I was running a CP2020 game, and the players were at the climax of a plot arc, which was a big battle going on inside an old, abandoned arco. Three of the players are up on a balcony, shooting down into the soldiers that had rappelled down from a breach point in the roof and were fighting against a corporate strike team who were in the arco for the same goal as the players.
One of the players has been playing his Rocker as a junked-out lunatic the entire time, and he started to get bored with being up on the balcony. So he turns to his Bodyguard (another player) and says "Let's head down there and bust some heads!" So the bodyguard's player says "I'll go push the button on the elevator."
The Rocker thought that would take too much time, so he took a running start, then jumped off the balcony.
"I'm going to jump across to the ropes in the middle and slide down!"
The whole group stopped. I'm not a killer GM (well.. that's a lie; I was running CP2020, so you wind up that way sort of by definition), but there's just some things that I can't let people get away with, and rampant heroism is one of them. So I started tallying all the numbers. "Don, what's Markie's Luck?" "Seven." "And you're using all of it?" "Yeah." "Ok.. so.. with everything else... that looks like about a 40 Difficulty. With all your numbers.. I'm going to need to see an 18 on the die, right now, or Markie's a grease spot."
If you're not familiar with CP, it's rolled on a d10 that explodes on a 10. So I was asking him for a 10 then an 8 or higher.. not too bad, I guess, but still long odds (about 3%).
So, beaming in the face of the party's bated breath, Don proceeded to roll a 27.
Markie sailed out into the void, coat flapping, and caught the rope one-handed, then swung down (he was wearing an armored glove and coat, so no rope burns either), landed at the bottom and danced a jig around the rope singing about how he was the Lizard King and could do anything.
The bodyguard quit right there. Just walked off the job.

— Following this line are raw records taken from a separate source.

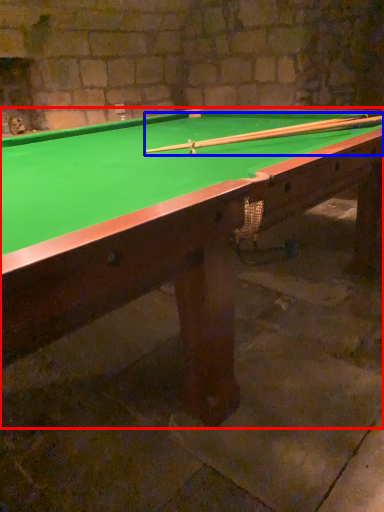 Question: Which point is closer to the camera, billiard table (highlighted by a red box) or cue (highlighted by a blue box)?

Choices:
 (A) billiard table
 (B) cue

Answer: (A) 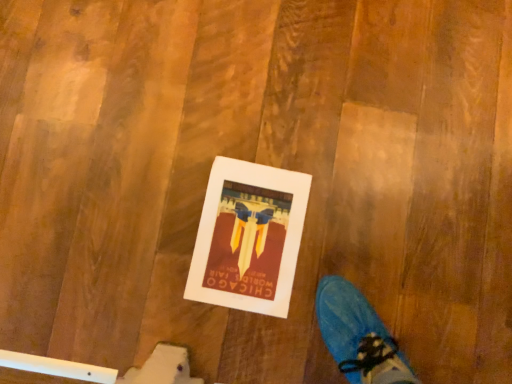 At what (x,y) coordinates should I click in order to perform the action: click on free location in front of matte paper postcard at center. Please return your answer as a coordinate pair (x, y). This screenshot has width=512, height=384. Looking at the image, I should click on (197, 332). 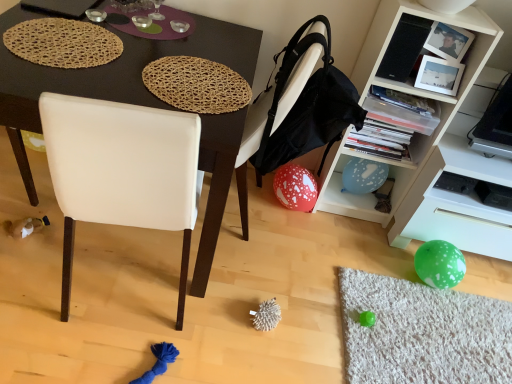 Where is `vacant area to the right of white leather chair at center`? This screenshot has width=512, height=384. vacant area to the right of white leather chair at center is located at coordinates (314, 264). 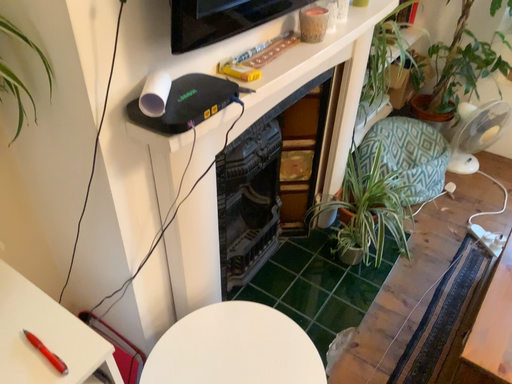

He wanted nothing to do with trying to protect someone who was going to risk himself like that.
Quote from: RPGPundit;738908In a recent DCC game, my youngest player decided that he would send his 3rd level wizard totally alone into a dungeon I had designed to be quite tough for the entire six-member party. I was sure he was doomed, unless he ran like hell or hid somewhere waiting for the others. Instead he charged in there and offed everything in his path.
Did that player level up for his/her troubles?
Quote from: Snowman0147;738988Did that player level up for his/her troubles?
He got quite a bit more XP than anyone else in the group that session.